The consensus.pl program has just this piece of code. Consensus.pl solves a problem that arose in Scenario 2. You might recall that the notes presented a table of NtcA-binding sites and then claimed that NtcA bound to sequences that looked like GTA........TAC. Where did THAT come from? Well, it came from crude, fuzzy impressions of the general features of the table. We can do better than that. And consensus.pl does.

The program calculates a consensus sequence by looking at each column of a table of sequences. If 80% of the bases are A, for instance, then the program will print a capital A in that column of the consensus sequence.

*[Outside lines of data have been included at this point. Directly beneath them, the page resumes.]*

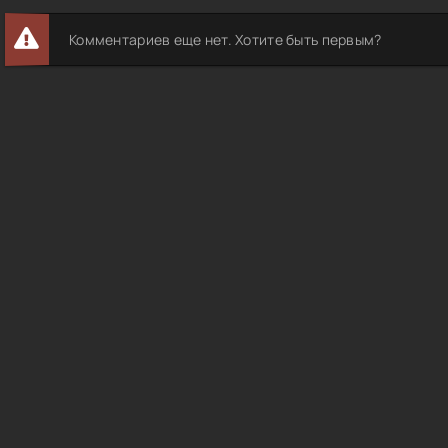
Комментариев еще нет. Хотите быть первым?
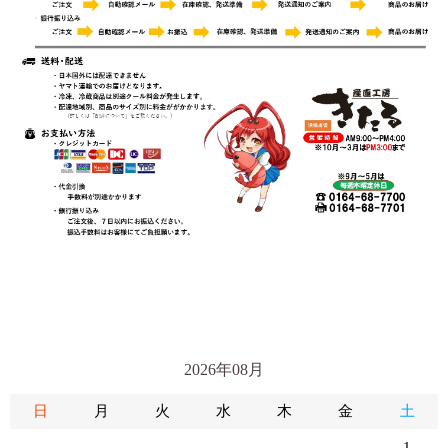
2026年08月
日
月
火
水
木
金
土
1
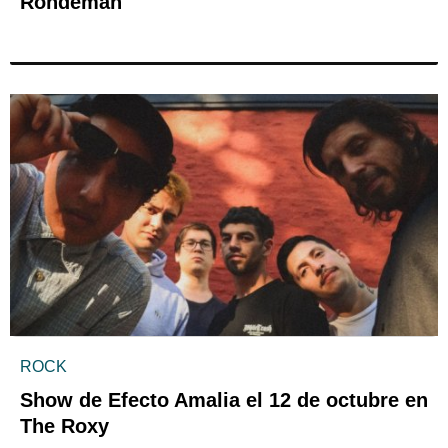
Rondeman
ROCK
Show de Efecto Amalia el 12 de octubre en
The Roxy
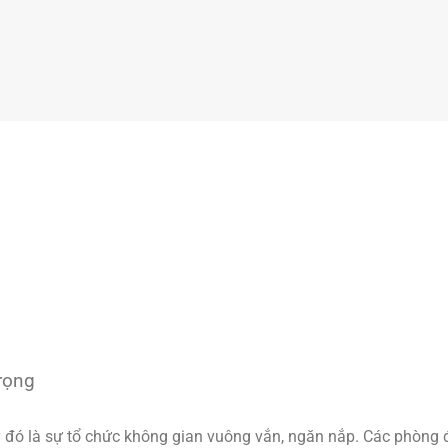
trọng
 đó là sự tổ chức không gian vuông vắn, ngăn nắp. Các phòng 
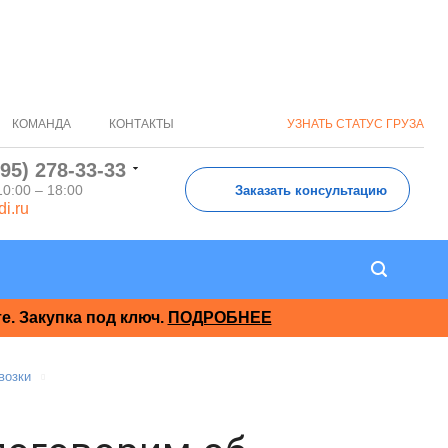
КОМАНДА
КОНТАКТЫ
УЗНАТЬ СТАТУС ГРУЗА
495) 278-33-33
10:00 – 18:00
Заказать консультацию
di.ru
. Закупка под ключ.
ПОДРОБНЕЕ
возки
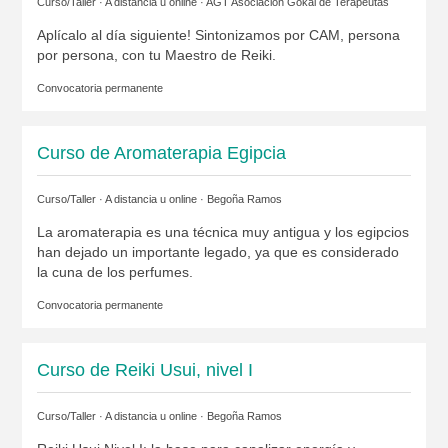
Curso/Taller · A distancia u online ·
AGT Asociación Gokai de Terapeutas
Aplícalo al día siguiente! Sintonizamos por CAM, persona
por persona, con tu Maestro de Reiki.
Convocatoria permanente
Curso de Aromaterapia Egipcia
Curso/Taller · A distancia u online ·
Begoña Ramos
La aromaterapia es una técnica muy antigua y los egipcios
han dejado un importante legado, ya que es considerado
la cuna de los perfumes.
Convocatoria permanente
Curso de Reiki Usui, nivel I
Curso/Taller · A distancia u online ·
Begoña Ramos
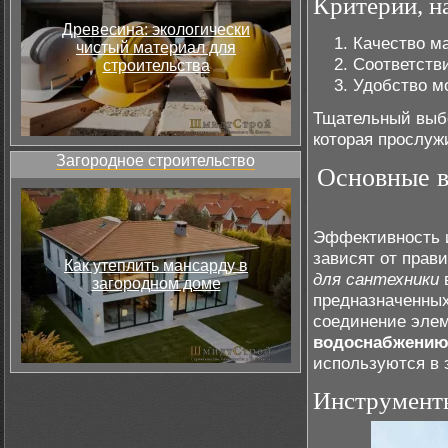
Критерии, н
Древесина: экологически
Качество м
чистый материал для
Соответств
строительства
Удобство м
Тщательный выбо
которая прослуж
Загородное строительство
Основные в
Эффективность и
зависят от прав
Как утеплить мансарду в
для сантехники
в
загородном доме
предназначенных
соединение элем
водоснабжени
используются в 
Инструменты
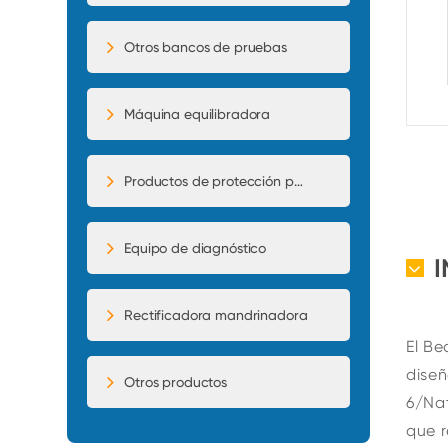
Otros bancos de pruebas
Máquina equilibradora
Productos de protección para automóviles
Equipo de diagnóstico
Rectificadora mandrinadora
El Be
diseñ
Otros productos
6/Nat
que r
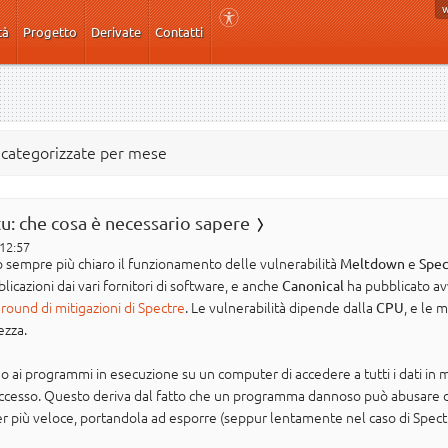
tà
Progetto
Derivate
Contatti
e categorizzate per mese
: che cosa è necessario sapere
 12:57
o sempre più chiaro il funzionamento delle vulnerabilità
e
Meltdown
Spec
licazioni dai vari fornitori di software, e anche
ha pubblicato avv
Canonical
round di mitigazioni di Spectre
. Le vulnerabilità dipende dalla
, e le 
CPU
ezza.
ai programmi in esecuzione su un computer di accedere a tutti i dati in mem
accesso. Questo deriva dal fatto che un programma dannoso può abusare di
 più veloce, portandola ad esporre (seppur lentamente nel caso di Spectre)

If at least 50% of the bases in the column are A, then the program prints a lowercase a in that column. (Otherwise it prints a period.)  Download NtcA-binding.txt to try it out. (This file contains the NtcA-binding sequences from Scenario 2)

SQ2. In consensus.pl, why does the Calculate_consensus_sequence routine have $column in the outside for loop, and $row on the inside for loop, the opposite of the printing routine?

for $column (0 .. $sequence_length - 1) {
   @count = (0, 0, 0, 0);
   for $row (0 .. Size(@sequences) - 1) {
          . . .
   }
}
SQ3. Run consensus.pl, first as is and then altering the extent of the arrays, e.g. (0 .. $sequence_length), NOT minus 1, to see if the results are altered as you predict.

II. Homegrown BlastN

The BlastN.pl program (which you can test with the DG47 and lef sequences you got when going through the scenario) uses two dimensional arrays extensively, but its printing routines are rather complicated.  What it doesn't have, unfortunately, is a routine to print out two-dimensional arrays like the scoring matrix.  If we had such a routine, we might be able to watch BlastN as it calculated the scores, and so get a better idea of how it works.

SQ4. First of all, get BlastN.pl to run. Does it give you the same results as BlastN from NCBI? Take a look at the program and get a basic idea of how it works.

SQ5. Write a subroutine that will print out part of the scoring matrix. It should look something like this:

sub print_score {        
# prints out scoring matrix
# It's called by print_score(a,b,c,d)
# where a is assigned to $first_target
#       b is assigned to $last_target
#       c is assigned to $first_query
#       d is assigned to $last_query
# The table produced should look something like what's shown below
# (you don't have to print labels, just the numbers)

                #                 Query
                #        1st                     last
                # T  1st score score score  ...  score
                # a      score score score  ...  score
                # r      score score score  ...  score
                # g      score score score  ...  score
                # e       ...   ...   ...   ...   ...
                # t last score score score  ...  score

my ($first_target,$last_target,$first_query,$last_query) = @_;
   foreach $t (  CONTINUE THIS LINE
      foreach $q (  CONTINUE THIS LINE
         print  CONTINUE THIS LINE
      }
      print  CONTINUE THIS LINE
   }
}
A couple of hints: SQ6. Where in BlastN.pl would be an appropriate place to call the subroutine you wrote to print the scoring table? Where could you put calls to the subroutine so that you can capture the process of making the scoring table and thereby learn how BlastN does it?

SQ7. Play with BlastN, both the local and the NCBI varieties (use Blast 2 sequences for the latter), trying to characterize how the two implementations of the program differ. Consider, for example, filtering, scoring, and, of course, how their answers compare.

SQ8. Make changes in the parameters of the programs (e.g. the rewards and penalties). Do these changes affect the results?